Requiem por el Dúplex
Anoche soñé que volvía a Manderley…
Ayer tenía un día intrascendente y bellaco, como suelen ser muchos de los laborables para un profesional de nivel medio con más de cuarenta palos y una agenda de cuatro localizaciones repartidas por Madrid en una sola sesión.
Al final de la tarde, camino del último compromiso, había encajado la cita siempre aplazada con un amigo de libros y películas, que son los que nunca te fallan. Nuestra conversación se iba a ceñir prácticamente a un desplazamiento en coche: me recogió en Ventas después de zafarse del atasco de la M-30, para llevarme hacia Diego de León, donde yo cerraba el día en la presentación de una nueva cerveza y él continuaría ruta hacia otro incendio igual de inaplazable e irrelevante. Pero llegamos con un poco de margen y buscamos cómo aparcar para tomar una rápida.
Madrid es ilimitada y en el fondo frecuentamos de ella cuatro aceras, dos bocas de metro y el bar del desayuno, que van variando de emplazamiento con el paso del tiempo y sus mudanzas. Y así puedes recordar de una calle de tu ciudad un pasado más muerto que el general de las guerras carlistas que le pone nombre. Porque la última vez que salí de un coche allí, las plazas de aparcamiento de General Oráa no eran de pago y el Cine Dúplex estaba abierto.
El Cine Dúplex. Con todas las letras aún en su sitio y las puertas tapiadas bajo los arcos azules que le dieron siempre su único signo de coquetería arquitectónica. Ya sé, ya sé. No hablamos del cierre del Metropolitano, el Monumental, el Rialto o el Royalty (después llamado Colón, después nada), esos cines que añoraban en Nickel Odeon el mejor añorador del cine español, o sea Garci, y su veterana tropa. Pero el Dúplex fue mi cine en los ochenta, una década eléctrica que no sólo le pareció cojonuda a Randy “the Ram”.

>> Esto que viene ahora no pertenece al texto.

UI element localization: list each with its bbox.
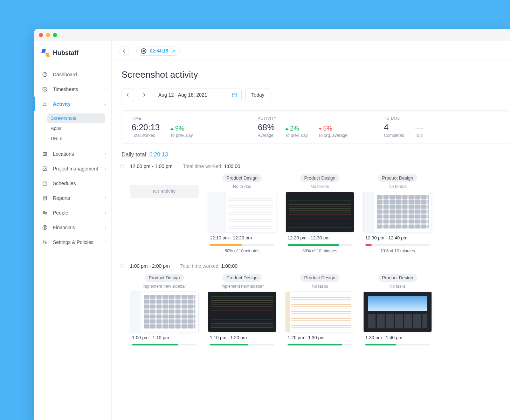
svg-point-8 (43, 241, 44, 242)
summary-activity-value: 68% (258, 122, 275, 132)
slot-total-label: Total time worked: (183, 163, 224, 169)
activity-bar (210, 344, 274, 345)
chevron-down-icon: ⌄ (103, 102, 106, 106)
card-subtitle: No tasks (312, 284, 328, 289)
project-chip[interactable]: Product Design (222, 174, 262, 182)
screenshot-thumb[interactable] (363, 292, 432, 332)
card-subtitle: Implement new sidebar (220, 284, 264, 289)
sidebar-item-label: People (53, 210, 68, 216)
nav-list: DashboardTimesheets›Activity⌄Screenshots… (34, 64, 111, 250)
sidebar-item-activity[interactable]: Activity⌄ (34, 97, 111, 111)
arrow-right-icon (142, 93, 146, 97)
card-timespan: 1:20 pm - 1:30 pm (288, 335, 352, 340)
back-button[interactable] (119, 46, 129, 56)
minimize-icon[interactable] (46, 33, 50, 37)
card-subtitle: No to-dos (388, 184, 407, 189)
sidebar-subitem-screenshots[interactable]: Screenshots (47, 113, 105, 123)
brand-logo[interactable]: Hubstaff (34, 41, 111, 64)
popout-icon[interactable]: ↗ (172, 48, 175, 54)
activity-pct-label: 10% of 10 minutes (365, 248, 430, 253)
slot-header: 1:00 pm - 2:00 pmTotal time worked: 1:00… (130, 263, 510, 269)
date-range-value: Aug 12 - Aug 18, 2021 (158, 92, 207, 98)
timeline: 12:00 pm - 1:00 pmTotal time worked: 1:0… (122, 163, 510, 348)
arrow-left-icon (122, 49, 126, 53)
sidebar-item-schedules[interactable]: Schedules› (34, 176, 111, 191)
window-titlebar (34, 29, 510, 41)
date-range-picker[interactable]: Aug 12 - Aug 18, 2021 (154, 89, 242, 101)
map-icon (42, 151, 48, 157)
project-chip[interactable]: Product Design (145, 274, 184, 282)
activity-pct-label: 50% of 10 minutes (210, 248, 274, 253)
screenshot-thumb[interactable] (363, 192, 432, 232)
activity-bar (365, 244, 430, 246)
screenshot-thumb[interactable] (285, 292, 354, 332)
screenshot-thumb[interactable] (285, 192, 354, 232)
logo-icon (42, 49, 49, 57)
screenshot-card[interactable]: Product DesignNo to-dos12:30 pm - 12:40 … (363, 174, 432, 253)
screenshot-thumb[interactable] (130, 292, 199, 332)
sidebar-item-reports[interactable]: Reports› (34, 191, 111, 205)
project-chip[interactable]: Product Design (378, 174, 418, 182)
topbar: 02:44:15 ↗ (112, 41, 510, 61)
sidebar-subitem-urls[interactable]: URLs (47, 134, 105, 143)
screenshot-card[interactable]: Product DesignImplement new sidebar1:00 … (130, 274, 199, 348)
sidebar-item-project[interactable]: Project management› (34, 161, 111, 176)
card-timespan: 12:10 pm - 12:20 pm (210, 235, 274, 240)
sidebar-item-dashboard[interactable]: Dashboard (34, 67, 111, 82)
timeline-bullet-icon (120, 264, 124, 268)
sidebar-item-timesheets[interactable]: Timesheets› (34, 82, 111, 97)
today-button[interactable]: Today (245, 89, 270, 101)
sidebar-item-label: Financials (53, 225, 75, 230)
project-chip[interactable]: Product Design (300, 274, 340, 282)
prev-date-button[interactable] (122, 89, 134, 101)
people-icon (42, 210, 48, 216)
project-chip[interactable]: Product Design (378, 274, 418, 282)
page-content: Screenshot activity Aug 12 - Aug 18, 202… (112, 61, 510, 420)
sidebar-subitem-apps[interactable]: Apps (47, 124, 105, 133)
timeline-bullet-icon (120, 164, 124, 168)
card-subtitle: No to-dos (311, 184, 329, 189)
brand-name: Hubstaff (53, 49, 78, 57)
project-chip[interactable]: Product Design (300, 174, 340, 182)
screenshot-card[interactable]: Product DesignNo to-dos12:10 pm - 12:20 … (208, 174, 276, 253)
slot-total-label: Total time worked: (180, 263, 221, 269)
screenshot-card[interactable]: Product DesignImplement new sidebar1:10 … (208, 274, 276, 348)
sidebar-item-financials[interactable]: Financials› (34, 220, 111, 235)
chevron-right-icon: › (105, 240, 106, 245)
project-chip[interactable]: Product Design (222, 274, 262, 282)
timer-widget[interactable]: 02:44:15 ↗ (136, 47, 180, 56)
sidebar-item-settings[interactable]: Settings & Policies› (34, 235, 111, 250)
summary-panel: TIME 6:20:13 Total worked 9% To prev. da… (122, 110, 510, 144)
activity-bar (365, 344, 430, 345)
card-timespan: 1:00 pm - 1:10 pm (132, 335, 197, 340)
screenshot-card[interactable]: Product DesignNo tasks1:30 pm - 1:40 pm (363, 274, 432, 348)
card-timespan: 1:10 pm - 1:20 pm (210, 335, 274, 340)
sidebar: Hubstaff DashboardTimesheets›Activity⌄Sc… (34, 41, 112, 420)
time-slot: 12:00 pm - 1:00 pmTotal time worked: 1:0… (130, 163, 510, 253)
screenshot-thumb[interactable] (208, 192, 276, 232)
next-date-button[interactable] (138, 89, 150, 101)
svg-rect-2 (43, 167, 47, 171)
screenshot-card[interactable]: Product DesignNo tasks1:20 pm - 1:30 pm (285, 274, 354, 348)
card-subtitle: No tasks (390, 284, 406, 289)
maximize-icon[interactable] (53, 33, 57, 37)
svg-point-5 (43, 211, 45, 213)
card-subtitle: Implement new sidebar (143, 284, 186, 289)
screenshot-card[interactable]: Product DesignNo to-dos12:20 pm - 12:30 … (285, 174, 354, 253)
card-row: No activityProduct DesignNo to-dos12:10 … (130, 174, 510, 253)
sidebar-item-people[interactable]: People› (34, 205, 111, 220)
sidebar-item-label: Locations (53, 151, 74, 157)
sidebar-item-locations[interactable]: Locations› (34, 147, 111, 161)
daily-total: Daily total: 6:20:13 (122, 152, 510, 158)
close-icon[interactable] (39, 33, 43, 37)
sidebar-item-label: Project management (53, 166, 98, 172)
activity-bar (288, 244, 352, 246)
calendar-icon (232, 92, 237, 98)
slot-range: 12:00 pm - 1:00 pm (130, 163, 172, 169)
doc-icon (42, 195, 48, 201)
sidebar-submenu-activity: ScreenshotsAppsURLs (34, 111, 111, 147)
svg-point-6 (45, 212, 46, 213)
screenshot-card[interactable]: No activity (130, 174, 199, 253)
daily-total-value: 6:20:13 (149, 152, 168, 158)
screenshot-thumb[interactable] (208, 292, 276, 332)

Cuando la única multisala de postín estaba en La Vaguada y no se habían inventado el dvd y su top-manta, vivimos en Madrid un puñado de cinéfilos la época dorada del “cinestudio” que abanderaban el Fantasio, el Regio y el Griffith, los de los programas triples y los maratones de cine. En aquella fiesta, el Dúplex parecía un pariente discreto, aunque jugaba con la ventaja de los sala doble. Tras su fachada anodina y sin distancia, como de cine tirando a X, se programaban mini-ciclos de los Marx, de Woody Allen, del 007 de Connery, de Marilyn, de Wells… De 3 pelis francesas, 3 de la Ealing con Alec Guinness multiplicado, 3 japonesas imprescindibles,… O rizando el rizo de la oferta, 3 de Michelle Pfeiffer (Lady Halcón, Cuando llega la noche, Dulce libertad) o Sigourney Weaver (Alien, El año que vivimos, La calle de la media luna), cuando eran jóvenes superestrellas de las que se inventaba una retrospectiva en versión original con lo que habían estrenado casi el día anterior. Por el precio de una, tuvimos dobletes como Falso culpable y Extraños en un tren, El hombre tranquilo y Qué verde era mi valle, Elígeme y Corazonada, El precio del poder y El honor de los Prizzi…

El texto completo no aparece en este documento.